3. The method of claim 2, wherein:

generating a time measurement for the reduced noise audio beam includes counting by a counter a number of frames of the reduced noise audio beam that includes the speech component, wherein the counting includes:

incrementing the counter by one or more in response to determining that the reduced noise audio beam includes the speech component in a current frame of the reduced noise audio beam; and

decrementing the counter by one or more in response to determining that the reduced noise audio beam does not include the speech component in the current frame of the reduced noise audio beam; and

generating the gain for the audio beam corresponding to the reduced noise audio beam includes reducing the gain towards zero based on the counter being at zero.

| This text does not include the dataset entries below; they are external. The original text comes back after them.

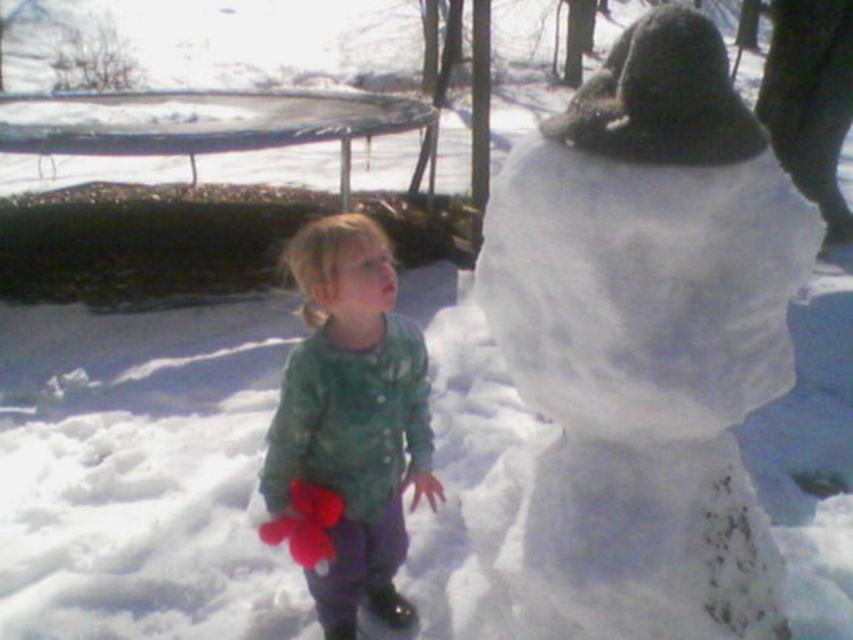 Does white fluffy snowman at upper right lie behind green textured coat at center?

No, it is not.

Which of these two, white fluffy snowman at upper right or green textured coat at center, stands taller?

Standing taller between the two is white fluffy snowman at upper right.

Who is more distant from viewer, (711, 358) or (386, 339)?

Point (386, 339)

The height and width of the screenshot is (640, 853). In order to click on white fluffy snowman at upper right in this screenshot , I will do `click(648, 337)`. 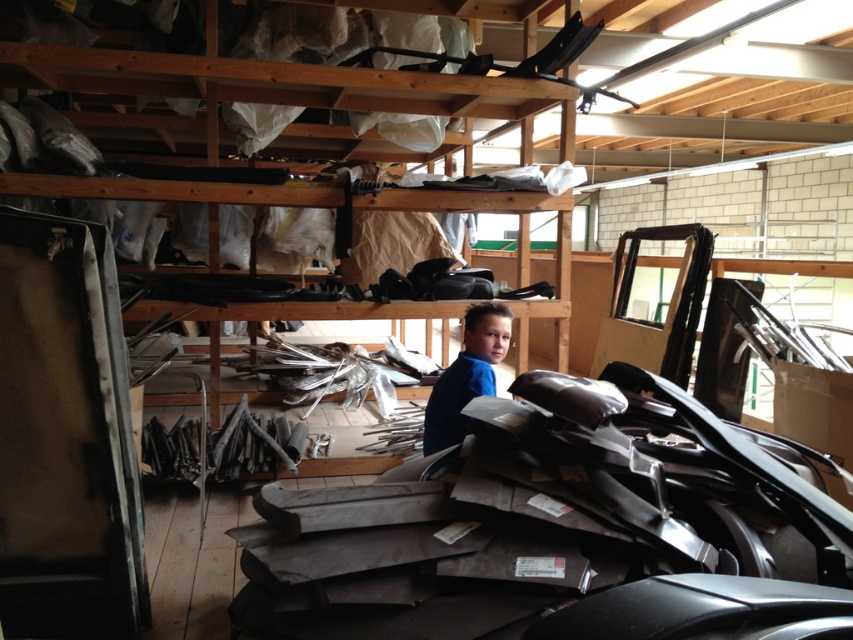 Which is more to the right, wooden shelves at center or blue matte shirt at center?

From the viewer's perspective, blue matte shirt at center appears more on the right side.

Who is higher up, wooden shelves at center or blue matte shirt at center?

wooden shelves at center is higher up.

Which is in front, point (437, 77) or point (434, 410)?

Positioned in front is point (434, 410).

This screenshot has width=853, height=640. Identify the location of wooden shelves at center. (395, 92). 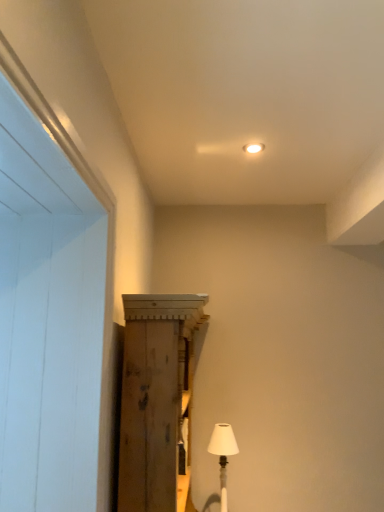 Question: Is wooden cabinet at center to the right of white fabric lampshade at lower right from the viewer's perspective?

Choices:
 (A) no
 (B) yes

Answer: (A)

Question: Is white fabric lampshade at lower right completely or partially inside wooden cabinet at center?

Choices:
 (A) yes
 (B) no

Answer: (A)

Question: Is wooden cabinet at center bigger than white fabric lampshade at lower right?

Choices:
 (A) yes
 (B) no

Answer: (A)

Question: Considering the relative sizes of wooden cabinet at center and white fabric lampshade at lower right in the image provided, is wooden cabinet at center smaller than white fabric lampshade at lower right?

Choices:
 (A) yes
 (B) no

Answer: (B)

Question: Is the position of wooden cabinet at center more distant than that of white fabric lampshade at lower right?

Choices:
 (A) no
 (B) yes

Answer: (A)

Question: Is wooden cabinet at center aimed at white fabric lampshade at lower right?

Choices:
 (A) no
 (B) yes

Answer: (B)

Question: Is wooden cabinet at center at the back of white fabric lampshade at lower right?

Choices:
 (A) yes
 (B) no

Answer: (A)

Question: Would you say white fabric lampshade at lower right is a long distance from wooden cabinet at center?

Choices:
 (A) no
 (B) yes

Answer: (A)

Question: Can you confirm if white fabric lampshade at lower right is shorter than wooden cabinet at center?

Choices:
 (A) no
 (B) yes

Answer: (B)

Question: Would you say white fabric lampshade at lower right is outside wooden cabinet at center?

Choices:
 (A) no
 (B) yes

Answer: (A)

Question: Considering the relative positions of white fabric lampshade at lower right and wooden cabinet at center in the image provided, is white fabric lampshade at lower right to the right of wooden cabinet at center from the viewer's perspective?

Choices:
 (A) yes
 (B) no

Answer: (A)

Question: Considering the relative positions of white fabric lampshade at lower right and wooden cabinet at center in the image provided, is white fabric lampshade at lower right behind wooden cabinet at center?

Choices:
 (A) no
 (B) yes

Answer: (B)

Question: Considering the positions of point (127, 336) and point (220, 446), is point (127, 336) closer or farther from the camera than point (220, 446)?

Choices:
 (A) closer
 (B) farther

Answer: (A) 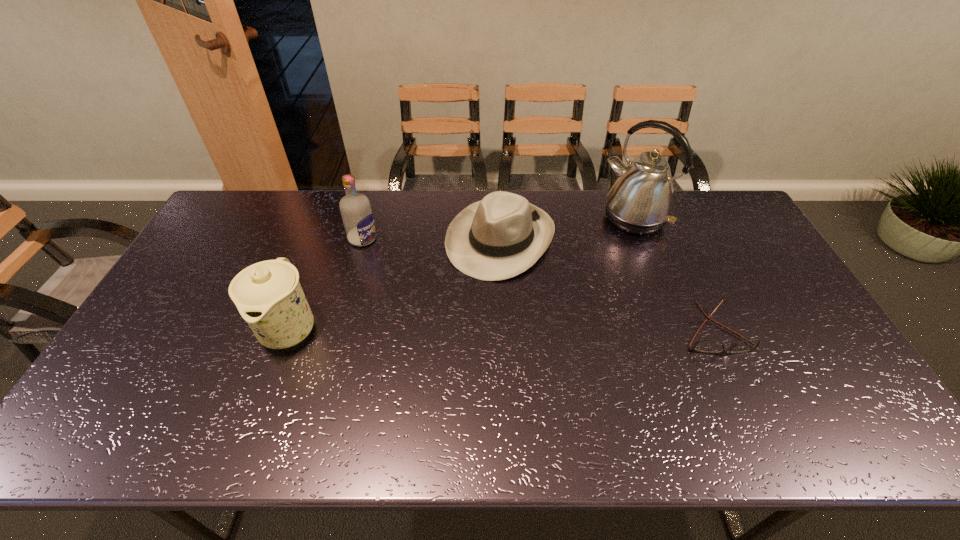 Locate an element on the screen. The height and width of the screenshot is (540, 960). chinaware is located at coordinates (268, 295).

Locate an element on the screen. This screenshot has width=960, height=540. the shortest object is located at coordinates (712, 346).

The width and height of the screenshot is (960, 540). Find the location of `the tallest object`. the tallest object is located at coordinates (641, 200).

I want to click on vodka, so click(355, 208).

Locate an element on the screen. This screenshot has height=540, width=960. fedora is located at coordinates (501, 236).

The height and width of the screenshot is (540, 960). Find the location of `the third object from left to right`. the third object from left to right is located at coordinates (501, 236).

Identify the location of vacant space located 0.080m on the front-facing side of the spectacles. The width and height of the screenshot is (960, 540). (737, 382).

Where is `vacant space positioned 0.370m from the spout of the kettle`? vacant space positioned 0.370m from the spout of the kettle is located at coordinates (557, 295).

Image resolution: width=960 pixels, height=540 pixels. What are the coordinates of `vacant space located 0.140m from the spout of the kettle` in the screenshot? It's located at (597, 255).

Where is `blank space located from the spout of the kettle`? blank space located from the spout of the kettle is located at coordinates (592, 260). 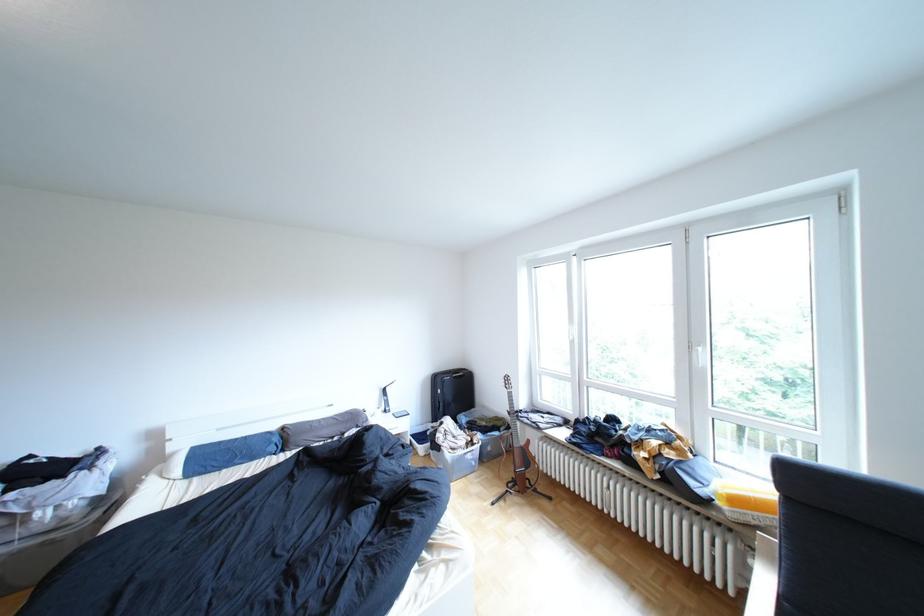 This screenshot has width=924, height=616. In order to click on suitcase handle in this screenshot , I will do `click(456, 383)`. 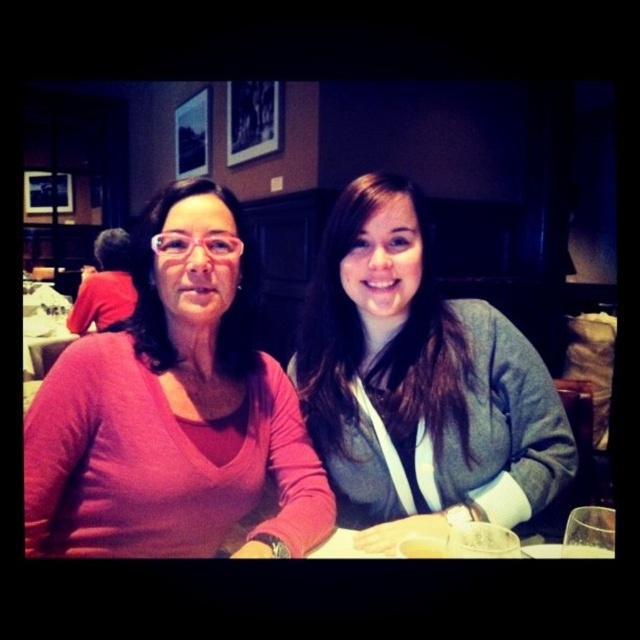 Does gray fleece sweater at center appear on the left side of red shirt at left?

In fact, gray fleece sweater at center is to the right of red shirt at left.

Where is `gray fleece sweater at center`? gray fleece sweater at center is located at coordinates (x=419, y=381).

Does point (390, 532) lie in front of point (120, 268)?

Yes, it is.

Find the location of a particular element. This screenshot has height=640, width=640. gray fleece sweater at center is located at coordinates (419, 381).

Is matte pink sweater at left shorter than gray fleece sweater at center?

Indeed, matte pink sweater at left has a lesser height compared to gray fleece sweater at center.

Where is `matte pink sweater at left`? This screenshot has width=640, height=640. matte pink sweater at left is located at coordinates (173, 410).

The width and height of the screenshot is (640, 640). I want to click on matte pink sweater at left, so click(173, 410).

Between point (186, 232) and point (108, 289), which one is positioned behind?

Point (108, 289)

The image size is (640, 640). What are the coordinates of `matte pink sweater at left` in the screenshot? It's located at (173, 410).

Where is `matte pink sweater at left`? This screenshot has height=640, width=640. matte pink sweater at left is located at coordinates (173, 410). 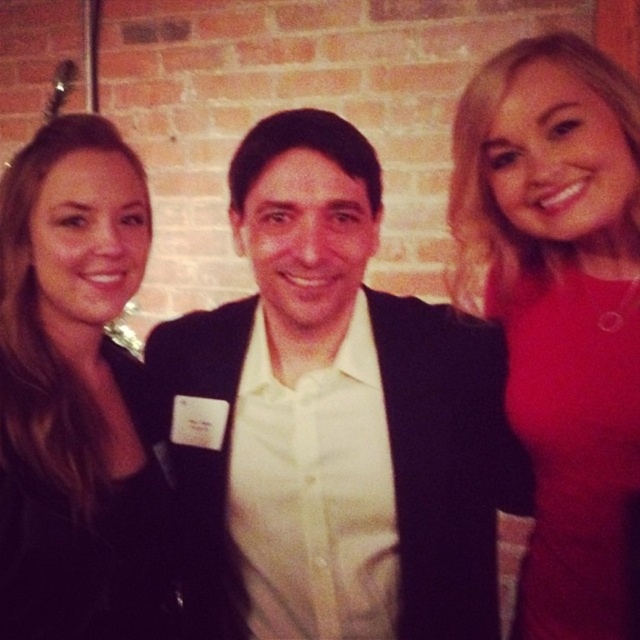 Question: Considering the relative positions of black leather jacket at left and matte red dress at right in the image provided, where is black leather jacket at left located with respect to matte red dress at right?

Choices:
 (A) below
 (B) above

Answer: (B)

Question: Observing the image, what is the correct spatial positioning of black leather jacket at left in reference to matte red dress at right?

Choices:
 (A) above
 (B) below

Answer: (A)

Question: Which of these objects is positioned closest to the black leather jacket at left?

Choices:
 (A) matte red dress at right
 (B) white matte shirt at center

Answer: (B)

Question: Considering the relative positions of black leather jacket at left and matte red dress at right in the image provided, where is black leather jacket at left located with respect to matte red dress at right?

Choices:
 (A) below
 (B) above

Answer: (B)

Question: Which object is farther from the camera taking this photo?

Choices:
 (A) black leather jacket at left
 (B) white matte shirt at center
 (C) matte red dress at right

Answer: (C)

Question: Which object is positioned farthest from the white matte shirt at center?

Choices:
 (A) black leather jacket at left
 (B) matte red dress at right

Answer: (B) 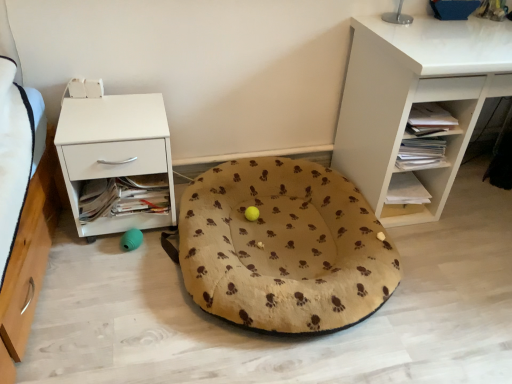 Describe the element at coordinates (283, 247) in the screenshot. I see `beige fabric dog bed at center` at that location.

What do you see at coordinates (114, 152) in the screenshot? The width and height of the screenshot is (512, 384). I see `white matte nightstand at left` at bounding box center [114, 152].

Where is `beige fabric dog bed at center`? The height and width of the screenshot is (384, 512). beige fabric dog bed at center is located at coordinates (283, 247).

Is white matte desk at upper right, arranged as the 1th shelf when viewed from the top, not inside white matte shelf at center right, the 2th shelf viewed from the top?

Yes, white matte desk at upper right, arranged as the 1th shelf when viewed from the top, is outside of white matte shelf at center right, the 2th shelf viewed from the top.

Who is smaller, white matte desk at upper right, the 2th shelf when ordered from bottom to top, or white matte shelf at center right, the 2th shelf viewed from the top?

With smaller size is white matte shelf at center right, the 2th shelf viewed from the top.

From a real-world perspective, is white matte desk at upper right, the 2th shelf when ordered from bottom to top, on top of white matte shelf at center right, marked as the 1th shelf in a bottom-to-top arrangement?

Yes, from a real-world perspective, white matte desk at upper right, the 2th shelf when ordered from bottom to top, is above white matte shelf at center right, marked as the 1th shelf in a bottom-to-top arrangement.

From a real-world perspective, does white matte shelf at center right, the 2th shelf viewed from the top, sit lower than beige fabric dog bed at center?

No, from a real-world perspective, white matte shelf at center right, the 2th shelf viewed from the top, is not beneath beige fabric dog bed at center.

Is white matte shelf at center right, marked as the 1th shelf in a bottom-to-top arrangement, in contact with beige fabric dog bed at center?

No, white matte shelf at center right, marked as the 1th shelf in a bottom-to-top arrangement, is not touching beige fabric dog bed at center.

Can you confirm if white matte shelf at center right, marked as the 1th shelf in a bottom-to-top arrangement, is taller than beige fabric dog bed at center?

In fact, white matte shelf at center right, marked as the 1th shelf in a bottom-to-top arrangement, may be shorter than beige fabric dog bed at center.

Find the location of a particular element. The height and width of the screenshot is (384, 512). table lamp that appears on the left of white matte shelf at center right, marked as the 1th shelf in a bottom-to-top arrangement is located at coordinates (397, 16).

Is metallic silver table lamp at upper center not inside white matte shelf at center right, the 2th shelf viewed from the top?

Absolutely, metallic silver table lamp at upper center is external to white matte shelf at center right, the 2th shelf viewed from the top.

Is metallic silver table lamp at upper center turned away from white matte shelf at center right, the 2th shelf viewed from the top?

No, metallic silver table lamp at upper center's orientation is not away from white matte shelf at center right, the 2th shelf viewed from the top.

From a real-world perspective, is metallic silver table lamp at upper center located higher than white matte shelf at center right, the 2th shelf viewed from the top?

Yes, from a real-world perspective, metallic silver table lamp at upper center is above white matte shelf at center right, the 2th shelf viewed from the top.

Measure the distance from white matte shelf at center right, the 2th shelf viewed from the top, to white matte desk at upper right, the 2th shelf when ordered from bottom to top.

white matte shelf at center right, the 2th shelf viewed from the top, is 9.34 inches from white matte desk at upper right, the 2th shelf when ordered from bottom to top.

Who is smaller, white matte shelf at center right, the 2th shelf viewed from the top, or white matte desk at upper right, arranged as the 1th shelf when viewed from the top?

white matte shelf at center right, the 2th shelf viewed from the top.

Is white matte desk at upper right, the 2th shelf when ordered from bottom to top, surrounded by white matte shelf at center right, the 2th shelf viewed from the top?

No.

Is white matte shelf at center right, marked as the 1th shelf in a bottom-to-top arrangement, next to white matte desk at upper right, the 2th shelf when ordered from bottom to top?

No, white matte shelf at center right, marked as the 1th shelf in a bottom-to-top arrangement, is not next to white matte desk at upper right, the 2th shelf when ordered from bottom to top.

Do you think beige fabric dog bed at center is within white matte desk at upper right, arranged as the 1th shelf when viewed from the top, or outside of it?

beige fabric dog bed at center lies outside white matte desk at upper right, arranged as the 1th shelf when viewed from the top.

Considering the points (246, 313) and (362, 53), which point is behind, point (246, 313) or point (362, 53)?

Positioned behind is point (362, 53).

Considering the sizes of beige fabric dog bed at center and white matte desk at upper right, the 2th shelf when ordered from bottom to top, in the image, is beige fabric dog bed at center taller or shorter than white matte desk at upper right, the 2th shelf when ordered from bottom to top,?

beige fabric dog bed at center is shorter than white matte desk at upper right, the 2th shelf when ordered from bottom to top.

Can you see beige fabric dog bed at center touching white matte desk at upper right, arranged as the 1th shelf when viewed from the top?

No, beige fabric dog bed at center is not beside white matte desk at upper right, arranged as the 1th shelf when viewed from the top.

Is metallic silver table lamp at upper center looking in the opposite direction of white matte desk at upper right, the 2th shelf when ordered from bottom to top?

That's not correct — metallic silver table lamp at upper center is not looking away from white matte desk at upper right, the 2th shelf when ordered from bottom to top.

Consider the image. Considering the positions of objects metallic silver table lamp at upper center and white matte desk at upper right, arranged as the 1th shelf when viewed from the top, in the image provided, who is in front, metallic silver table lamp at upper center or white matte desk at upper right, arranged as the 1th shelf when viewed from the top,?

white matte desk at upper right, arranged as the 1th shelf when viewed from the top.

Can you confirm if metallic silver table lamp at upper center is positioned to the right of white matte desk at upper right, arranged as the 1th shelf when viewed from the top?

No.

Is point (383, 16) behind point (482, 73)?

Yes, it is.

Between metallic silver table lamp at upper center and white matte nightstand at left, which one has smaller width?

With smaller width is metallic silver table lamp at upper center.

Between metallic silver table lamp at upper center and white matte nightstand at left, which one has more height?

white matte nightstand at left.

Who is smaller, metallic silver table lamp at upper center or white matte nightstand at left?

metallic silver table lamp at upper center.

In the scene shown: From a real-world perspective, which object stands above the other?

metallic silver table lamp at upper center is physically above.

Find the location of `shelf below the white matte desk at upper right, arranged as the 1th shelf when viewed from the top (from the image's perspective)`. shelf below the white matte desk at upper right, arranged as the 1th shelf when viewed from the top (from the image's perspective) is located at coordinates (414, 197).

I want to click on shelf that is the 1st one when counting upward from the beige fabric dog bed at center (from the image's perspective), so click(x=414, y=197).

Based on their spatial positions, is white matte shelf at center right, the 2th shelf viewed from the top, or beige fabric dog bed at center further from white matte nightstand at left?

white matte shelf at center right, the 2th shelf viewed from the top.

From the image, which object appears to be farther from beige fabric dog bed at center, white matte desk at upper right, the 2th shelf when ordered from bottom to top, or white matte nightstand at left?

The object further to beige fabric dog bed at center is white matte desk at upper right, the 2th shelf when ordered from bottom to top.

Looking at the image, which one is located closer to beige fabric dog bed at center, white matte shelf at center right, marked as the 1th shelf in a bottom-to-top arrangement, or metallic silver table lamp at upper center?

white matte shelf at center right, marked as the 1th shelf in a bottom-to-top arrangement.

From the image, which object appears to be nearer to white matte shelf at center right, marked as the 1th shelf in a bottom-to-top arrangement, beige fabric dog bed at center or white matte nightstand at left?

beige fabric dog bed at center is positioned closer to the anchor white matte shelf at center right, marked as the 1th shelf in a bottom-to-top arrangement.

When comparing their distances from beige fabric dog bed at center, does metallic silver table lamp at upper center or white matte shelf at center right, marked as the 1th shelf in a bottom-to-top arrangement, seem further?

metallic silver table lamp at upper center is positioned further to the anchor beige fabric dog bed at center.

Estimate the real-world distances between objects in this image. Which object is further from metallic silver table lamp at upper center, white matte desk at upper right, the 2th shelf when ordered from bottom to top, or white matte shelf at center right, marked as the 1th shelf in a bottom-to-top arrangement?

Among the two, white matte shelf at center right, marked as the 1th shelf in a bottom-to-top arrangement, is located further to metallic silver table lamp at upper center.

Estimate the real-world distances between objects in this image. Which object is further from white matte shelf at center right, the 2th shelf viewed from the top, white matte desk at upper right, arranged as the 1th shelf when viewed from the top, or beige fabric dog bed at center?

Among the two, beige fabric dog bed at center is located further to white matte shelf at center right, the 2th shelf viewed from the top.

Which object lies nearer to the anchor point white matte nightstand at left, white matte shelf at center right, marked as the 1th shelf in a bottom-to-top arrangement, or metallic silver table lamp at upper center?

white matte shelf at center right, marked as the 1th shelf in a bottom-to-top arrangement, is closer to white matte nightstand at left.

Find the location of a particular element. dog bed between white matte nightstand at left and white matte shelf at center right, the 2th shelf viewed from the top, in the horizontal direction is located at coordinates (283, 247).

This screenshot has width=512, height=384. Identify the location of shelf situated between beige fabric dog bed at center and white matte desk at upper right, the 2th shelf when ordered from bottom to top, from left to right. (414, 197).

Identify the location of shelf between metallic silver table lamp at upper center and white matte shelf at center right, marked as the 1th shelf in a bottom-to-top arrangement, in the up-down direction. (415, 102).

Find the location of a particular element. table lamp located between white matte nightstand at left and white matte shelf at center right, the 2th shelf viewed from the top, in the left-right direction is located at coordinates (397, 16).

4. The method of claim 1, wherein for each reduced noise audio beam of the plurality of reduced noise audio beams, the signal characteristic of the reduced noise audio beam includes one of:

a signal level, wherein the signal level indicates an instantaneous signal power of the reduced noise audio beam; or

a signal-to-noise ratio (SNR), wherein the SNR indicates a ratio between the signal level of the reduced noise audio beam and a noise level of the noise component of the audio beam corresponding to the reduced noise audio beam.

5. The method of claim 4, wherein for each reduced noise audio beam of the plurality of reduced noise audio beams, calculating the SNR of the reduced noise audio beam includes:

calculating a first signal level of the audio beam corresponding to the reduced noise audio beam;

calculating a second signal level of the reduced noise audio beam;

calculating the noise level as a difference between the first signal level and the second signal level; and

calculating a ratio of the second signal level to the noise level as the SNR.

6. The method of claim 1, wherein for each audio beam of the plurality of audio beams, reducing the noise component of the audio beam includes:

inputting the audio beam to a neural network noise reduction unit (NNNRU) dedicated to processing the audio beam, wherein the NNNRU includes a recurrent neural network configured to receive samples of the audio beam based on a frequency spectrum of the audio beam; and

denoising the audio beam to generate the reduced noise audio beam by the NNNRU.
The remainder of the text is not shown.